PROBLEM STATEMENT » Your answer must match the material exactly, line for line.
=== Begin Enclosure ===
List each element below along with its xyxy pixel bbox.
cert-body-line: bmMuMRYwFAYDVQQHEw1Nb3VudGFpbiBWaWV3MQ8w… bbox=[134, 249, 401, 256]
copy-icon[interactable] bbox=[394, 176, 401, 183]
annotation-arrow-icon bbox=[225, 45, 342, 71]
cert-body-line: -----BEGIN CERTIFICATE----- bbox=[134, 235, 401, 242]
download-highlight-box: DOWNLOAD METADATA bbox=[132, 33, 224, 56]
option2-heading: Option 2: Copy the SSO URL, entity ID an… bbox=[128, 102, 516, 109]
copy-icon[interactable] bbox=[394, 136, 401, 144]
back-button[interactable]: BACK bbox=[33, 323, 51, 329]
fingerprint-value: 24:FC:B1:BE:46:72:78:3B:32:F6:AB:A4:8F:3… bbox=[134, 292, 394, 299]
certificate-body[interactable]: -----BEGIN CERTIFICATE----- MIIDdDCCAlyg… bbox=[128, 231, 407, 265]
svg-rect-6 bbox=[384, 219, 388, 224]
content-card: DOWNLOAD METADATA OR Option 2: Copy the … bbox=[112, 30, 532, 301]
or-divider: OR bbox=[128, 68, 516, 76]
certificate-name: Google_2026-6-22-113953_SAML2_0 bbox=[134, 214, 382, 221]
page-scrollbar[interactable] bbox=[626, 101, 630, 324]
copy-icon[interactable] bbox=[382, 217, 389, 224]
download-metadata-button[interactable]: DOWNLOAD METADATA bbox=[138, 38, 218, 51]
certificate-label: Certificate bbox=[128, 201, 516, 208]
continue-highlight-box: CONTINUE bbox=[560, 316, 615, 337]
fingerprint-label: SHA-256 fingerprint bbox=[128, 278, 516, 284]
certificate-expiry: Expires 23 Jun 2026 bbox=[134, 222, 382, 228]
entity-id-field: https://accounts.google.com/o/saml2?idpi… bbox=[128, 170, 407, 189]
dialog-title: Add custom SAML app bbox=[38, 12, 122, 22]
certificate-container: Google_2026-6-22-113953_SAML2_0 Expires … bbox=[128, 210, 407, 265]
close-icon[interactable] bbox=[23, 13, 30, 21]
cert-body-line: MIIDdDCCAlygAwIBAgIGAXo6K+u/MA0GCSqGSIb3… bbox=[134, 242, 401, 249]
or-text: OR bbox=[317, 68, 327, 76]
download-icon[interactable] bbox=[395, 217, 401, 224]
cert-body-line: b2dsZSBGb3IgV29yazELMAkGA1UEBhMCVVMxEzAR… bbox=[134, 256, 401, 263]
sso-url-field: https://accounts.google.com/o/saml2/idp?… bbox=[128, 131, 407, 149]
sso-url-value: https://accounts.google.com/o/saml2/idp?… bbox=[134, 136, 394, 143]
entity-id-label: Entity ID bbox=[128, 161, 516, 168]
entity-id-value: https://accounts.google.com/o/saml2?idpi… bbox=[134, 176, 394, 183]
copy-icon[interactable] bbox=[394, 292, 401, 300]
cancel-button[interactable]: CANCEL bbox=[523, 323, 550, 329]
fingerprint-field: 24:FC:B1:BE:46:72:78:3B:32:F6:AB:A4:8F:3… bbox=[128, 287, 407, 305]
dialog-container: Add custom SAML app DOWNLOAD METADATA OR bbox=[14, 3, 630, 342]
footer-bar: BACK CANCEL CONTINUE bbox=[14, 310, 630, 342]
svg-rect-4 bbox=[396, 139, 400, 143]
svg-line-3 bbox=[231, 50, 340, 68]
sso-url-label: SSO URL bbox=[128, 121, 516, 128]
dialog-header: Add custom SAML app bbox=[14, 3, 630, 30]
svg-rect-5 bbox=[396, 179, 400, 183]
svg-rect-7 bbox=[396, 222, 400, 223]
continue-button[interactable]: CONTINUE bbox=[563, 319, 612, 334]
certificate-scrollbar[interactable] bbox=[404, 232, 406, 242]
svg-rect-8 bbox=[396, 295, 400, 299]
=== End Enclosure ===
ANSWER TO THE EXERCISE »
List each element below along with its xyxy pixel bbox.
cert-body-line: bmMuMRYwFAYDVQQHEw1Nb3VudGFpbiBWaWV3MQ8w… bbox=[134, 249, 401, 256]
copy-icon[interactable] bbox=[394, 176, 401, 183]
annotation-arrow-icon bbox=[225, 45, 342, 71]
cert-body-line: -----BEGIN CERTIFICATE----- bbox=[134, 235, 401, 242]
download-highlight-box: DOWNLOAD METADATA bbox=[132, 33, 224, 56]
option2-heading: Option 2: Copy the SSO URL, entity ID an… bbox=[128, 102, 516, 109]
copy-icon[interactable] bbox=[394, 136, 401, 144]
back-button[interactable]: BACK bbox=[33, 323, 51, 329]
fingerprint-value: 24:FC:B1:BE:46:72:78:3B:32:F6:AB:A4:8F:3… bbox=[134, 292, 394, 299]
certificate-body[interactable]: -----BEGIN CERTIFICATE----- MIIDdDCCAlyg… bbox=[128, 231, 407, 265]
svg-rect-6 bbox=[384, 219, 388, 224]
content-card: DOWNLOAD METADATA OR Option 2: Copy the … bbox=[112, 30, 532, 301]
or-divider: OR bbox=[128, 68, 516, 76]
certificate-name: Google_2026-6-22-113953_SAML2_0 bbox=[134, 214, 382, 221]
page-scrollbar[interactable] bbox=[626, 101, 630, 324]
copy-icon[interactable] bbox=[382, 217, 389, 224]
download-metadata-button[interactable]: DOWNLOAD METADATA bbox=[138, 38, 218, 51]
certificate-label: Certificate bbox=[128, 201, 516, 208]
continue-highlight-box: CONTINUE bbox=[560, 316, 615, 337]
fingerprint-label: SHA-256 fingerprint bbox=[128, 278, 516, 284]
certificate-expiry: Expires 23 Jun 2026 bbox=[134, 222, 382, 228]
entity-id-field: https://accounts.google.com/o/saml2?idpi… bbox=[128, 170, 407, 189]
dialog-title: Add custom SAML app bbox=[38, 12, 122, 22]
certificate-container: Google_2026-6-22-113953_SAML2_0 Expires … bbox=[128, 210, 407, 265]
close-icon[interactable] bbox=[23, 13, 30, 21]
cert-body-line: MIIDdDCCAlygAwIBAgIGAXo6K+u/MA0GCSqGSIb3… bbox=[134, 242, 401, 249]
or-text: OR bbox=[317, 68, 327, 76]
download-icon[interactable] bbox=[395, 217, 401, 224]
cert-body-line: b2dsZSBGb3IgV29yazELMAkGA1UEBhMCVVMxEzAR… bbox=[134, 256, 401, 263]
sso-url-field: https://accounts.google.com/o/saml2/idp?… bbox=[128, 131, 407, 149]
sso-url-value: https://accounts.google.com/o/saml2/idp?… bbox=[134, 136, 394, 143]
entity-id-label: Entity ID bbox=[128, 161, 516, 168]
entity-id-value: https://accounts.google.com/o/saml2?idpi… bbox=[134, 176, 394, 183]
copy-icon[interactable] bbox=[394, 292, 401, 300]
cancel-button[interactable]: CANCEL bbox=[523, 323, 550, 329]
fingerprint-field: 24:FC:B1:BE:46:72:78:3B:32:F6:AB:A4:8F:3… bbox=[128, 287, 407, 305]
dialog-container: Add custom SAML app DOWNLOAD METADATA OR bbox=[14, 3, 630, 342]
footer-bar: BACK CANCEL CONTINUE bbox=[14, 310, 630, 342]
svg-rect-4 bbox=[396, 139, 400, 143]
svg-line-3 bbox=[231, 50, 340, 68]
sso-url-label: SSO URL bbox=[128, 121, 516, 128]
dialog-header: Add custom SAML app bbox=[14, 3, 630, 30]
svg-rect-5 bbox=[396, 179, 400, 183]
svg-rect-7 bbox=[396, 222, 400, 223]
continue-button[interactable]: CONTINUE bbox=[563, 319, 612, 334]
certificate-scrollbar[interactable] bbox=[404, 232, 406, 242]
svg-rect-8 bbox=[396, 295, 400, 299]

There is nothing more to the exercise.